The borrowed clothing was a pair of boxers, a large pair of drawstring sweatpants, and an equally large long-sleeved t-shirt. Riordan skipped the boxers, never liking borrowing underclothes from anyone, but the rest was comfy enough, if gray and bland with silhouettes of the state of Michigan printed on them. He padded out of the shower and gathered up his dirty clothes, wrapping them in the damp towel, before grabbing the last of the toiletries and heading to the sink area to brush his teeth.
Daniel followed after him, hopping up to sit on the counter next to the sink Riordan was using. He started talking, his relaxed attitude making it clear that Riordan wasn’t required to engage if he wasn’t up to it. “This place isn’t what I was expecting. When I heard that magic was real and so were shifters, I was expecting something out of one of those cheesy gay romances I used to read. And sure, there’s some of that, with the border magic and spirits and shaman, but then the leader is some stern old grandmother who needs more coffee to deal with the paperwork you brought and not some macho alpha type ruling via might, solving everything in one-on-one duels to the death.”
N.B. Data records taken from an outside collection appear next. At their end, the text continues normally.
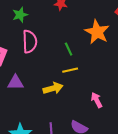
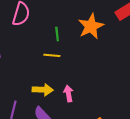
yellow arrow: (53, 88) -> (43, 90), moved

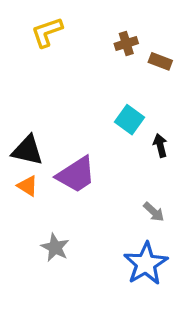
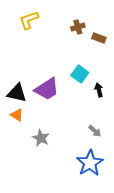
purple trapezoid: (76, 175) -> (47, 89), moved
gray star: (55, 247) -> (41, 138), moved

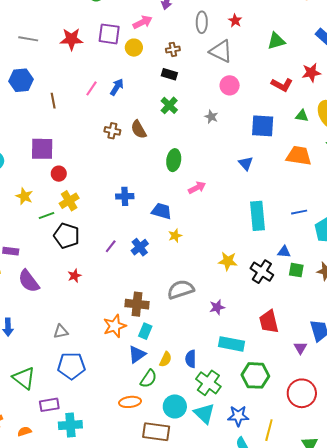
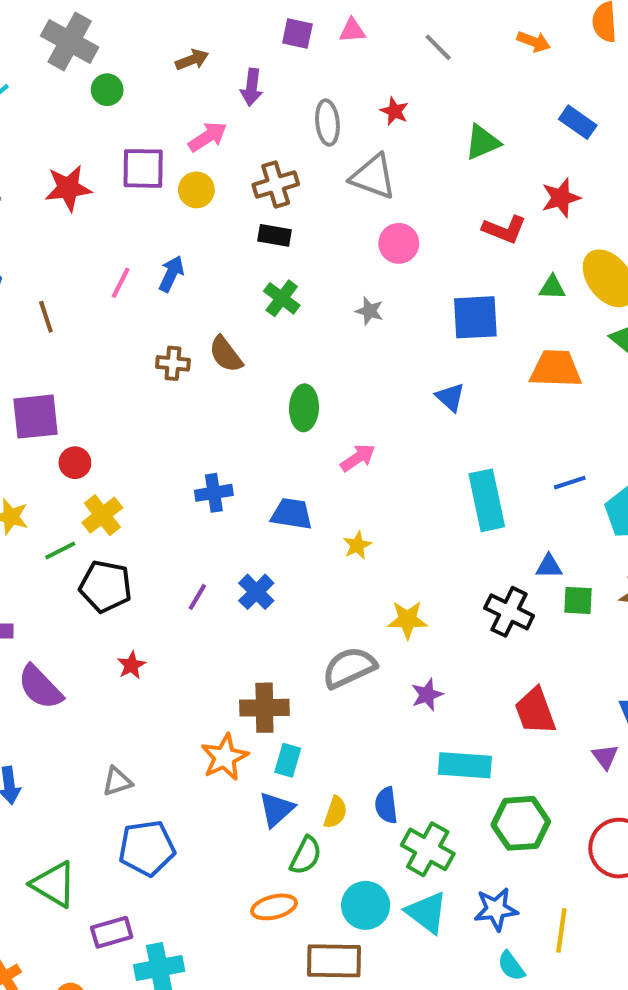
brown cross: (173, 49) -> (276, 184), size x1.5
yellow star: (175, 236) -> (357, 545), moved
yellow star: (228, 261) -> (407, 620), moved

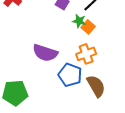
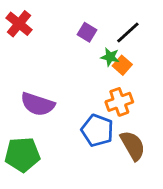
purple semicircle: (45, 53) -> (38, 104), moved

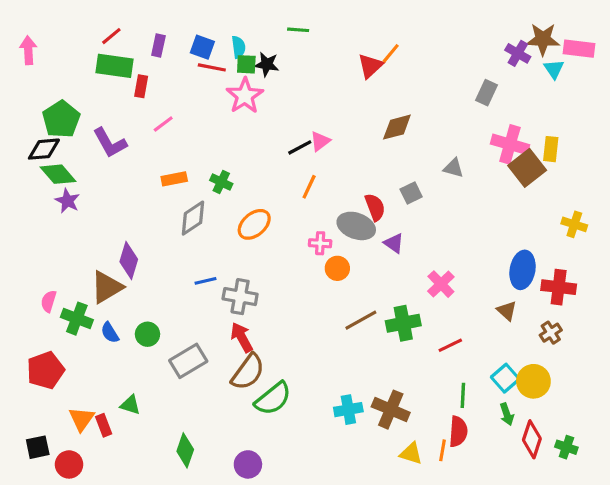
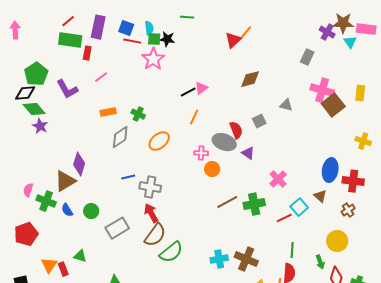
purple rectangle: (158, 45) -> (98, 27), size x1.6
yellow rectangle: (551, 149) -> (360, 93), moved
cyan square: (505, 378) -> (299, 207), moved

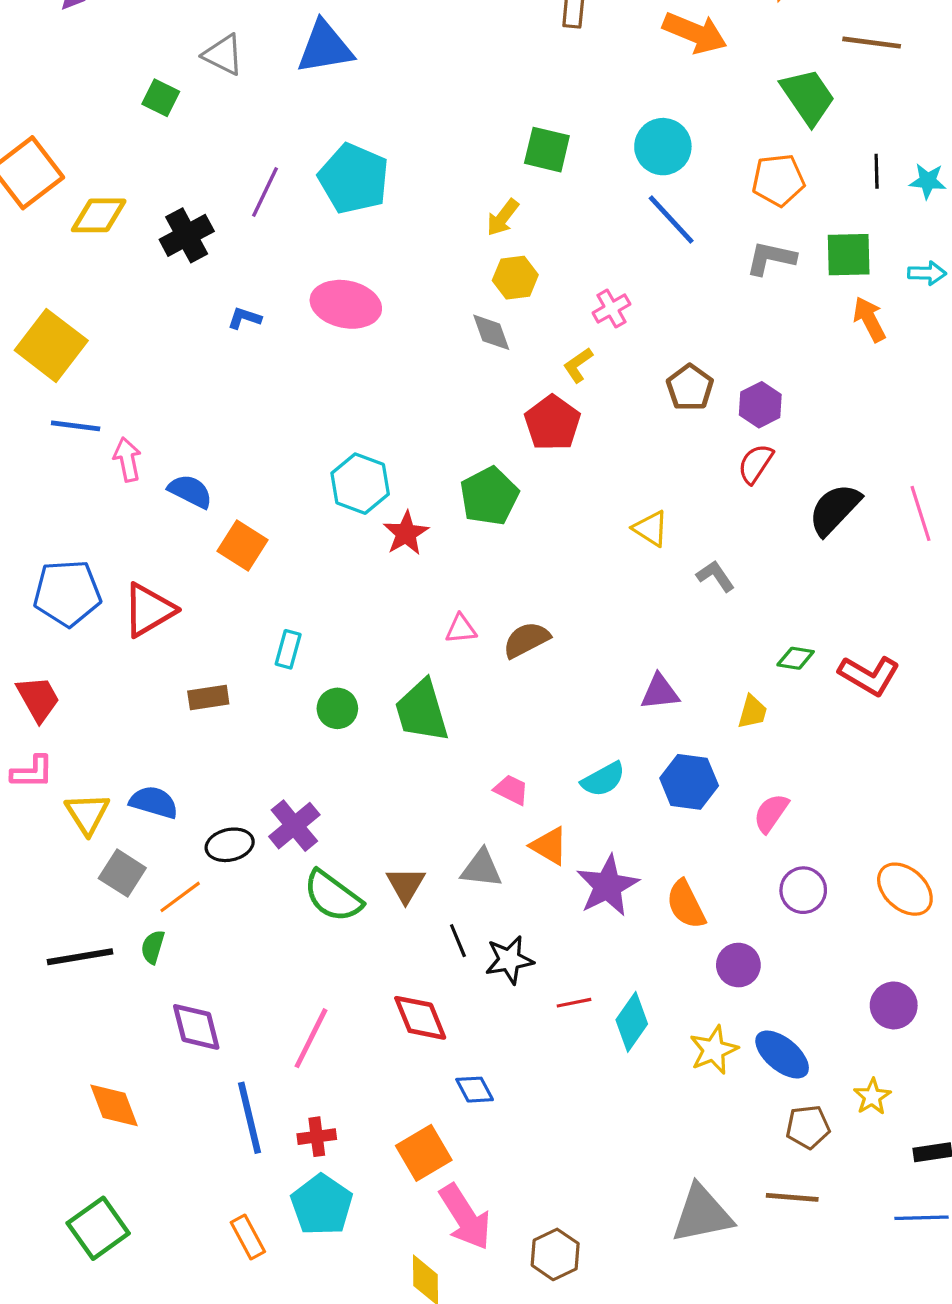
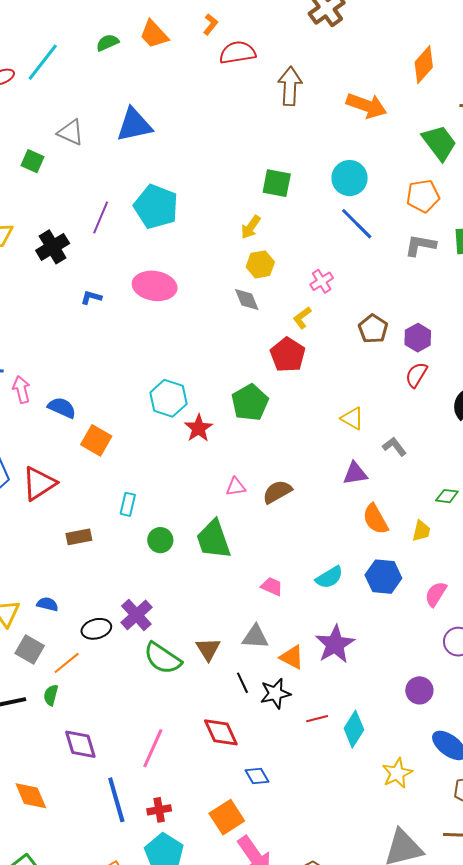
purple triangle: (660, 692) -> (355, 473), moved
blue semicircle: (154, 802) -> (48, 604), size x0.7
orange triangle: (549, 846) -> (292, 657), moved
orange semicircle: (686, 904) -> (375, 519), moved
yellow star: (714, 1050) -> (397, 773), moved

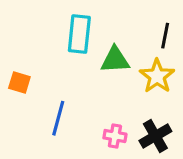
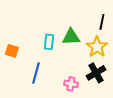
cyan rectangle: (79, 34) -> (49, 42), moved, size x0.7
black cross: (155, 136) -> (96, 73), moved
“They aren’t automatically the good guys, though they seem normal enough aside from being dickish to you at times. The death mage is the bad guy, right? I mean, they got their goons to murder us and those guys just did it like it was annoyance, not a moral issue. And then there’s the other ghosts…”
Daniel trailed off and then sighed, shaking his head. “Duane has been talking to them, gathering info for you and the other people out here. I’ve been helping but, some of those guys, man, they are skeevy. Like, I can tell they are hiding specifics or some of them outright admitted to being bullies or assholes to someone. The guy Duane had seen get beat after hitting that woman, he said it wasn’t the first time he’d hit her, like he didn’t see what the big deal was. Most of them are fine, just guys in the wrong place at the wrong time, ones who didn’t seem like they would be missed right away, lured out by what seemed like a woman harmlessly flirting or jumped by people.”
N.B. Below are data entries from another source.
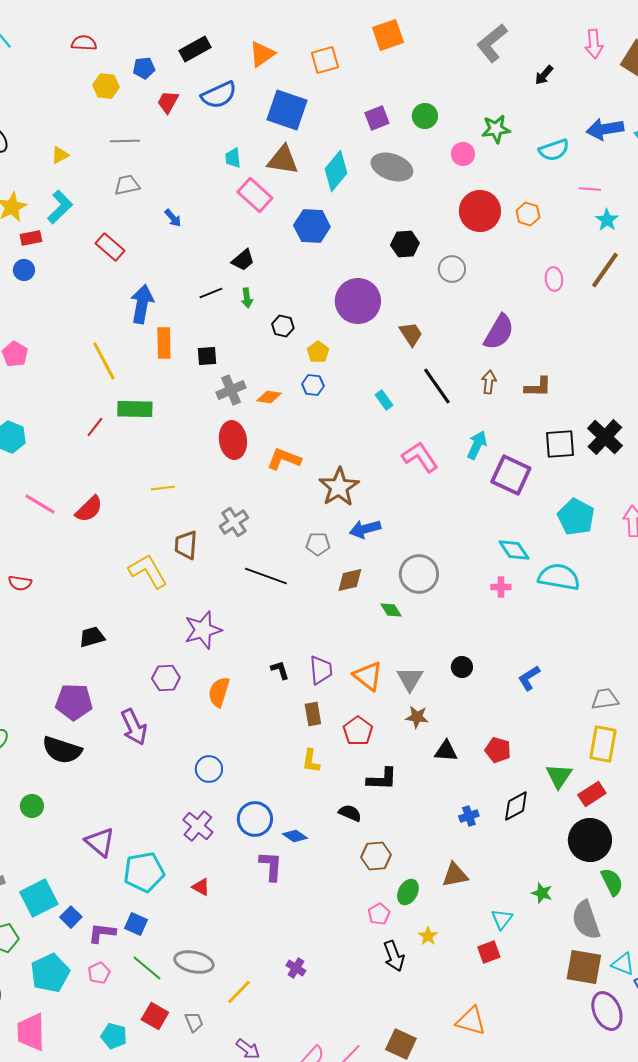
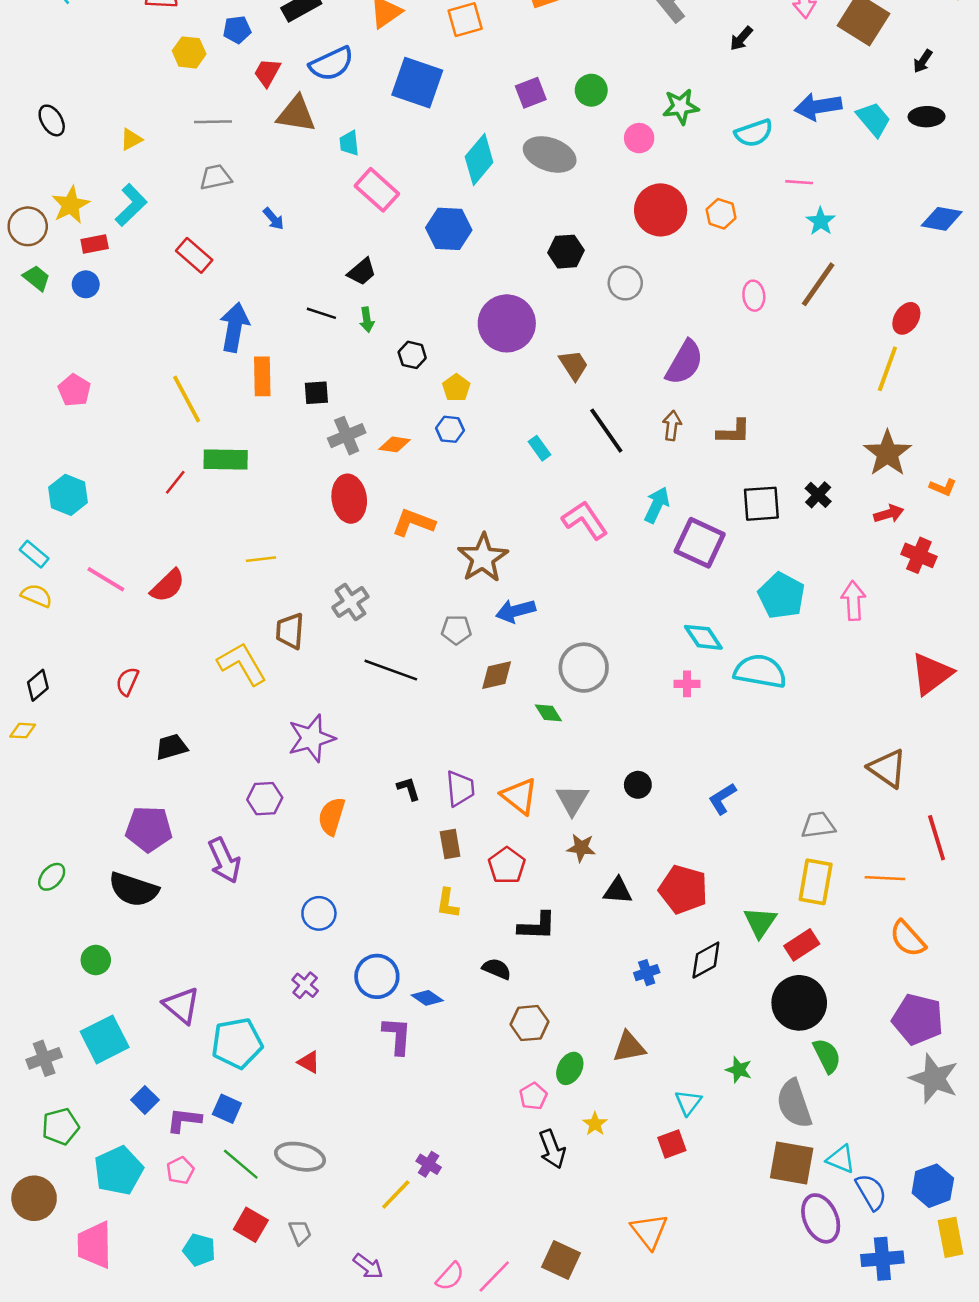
brown triangle: (283, 160) -> (296, 114), moved
black line: (211, 293) -> (321, 313), turned 40
black cross: (605, 437) -> (818, 495), size x0.6
red semicircle: (20, 583) -> (127, 681), moved, turned 105
red pentagon: (498, 750) -> (683, 889), size x1.5
purple cross: (198, 826) -> (305, 985), size x0.7
cyan square: (39, 898) -> (105, 1039), moved
yellow line: (239, 992) -> (396, 1194), moved
orange triangle: (471, 1021) -> (649, 1231), turned 36

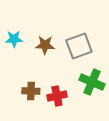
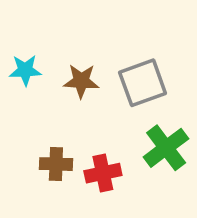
green cross: (92, 82) -> (166, 148), turned 30

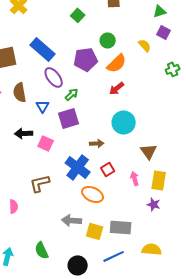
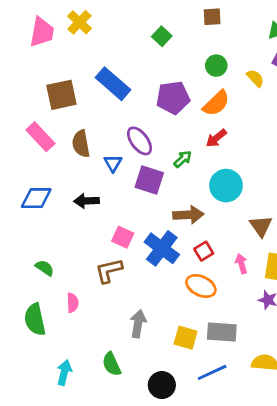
green circle: (108, 40) -> (216, 66), moved
purple ellipse: (54, 77) -> (140, 141), moved
green arrow: (72, 94) -> (183, 159), moved
purple square: (69, 118) -> (149, 180), turned 35
pink square: (46, 143) -> (123, 237), moved
brown arrow: (97, 143) -> (188, 215), size x1.5
orange ellipse: (93, 194) -> (201, 286), moved
gray arrow: (72, 220) -> (138, 324), moved, turned 96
Riordan finished up brushing his teeth and was packing up again when Daniel added, “Why do people have to be so fucked up? It’s not like the stories, is it. No good and evil and knowing who deserves what is coming to them.”
Bracing his hands against the edge of the counter, Riordan let his head fall forward, loose and tense all at once. “No, it’s not like a story.”
“It’s fucked up, man.”
They stood there with that truth, letting it fill the space between them. It just was. After a few seconds, Daniel jumped off the counter and headed towards the door, gesturing for Riordan to follow. “Come on, Riordan. Let’s get you to bed. Hopefully you can get some actual sleep this time.”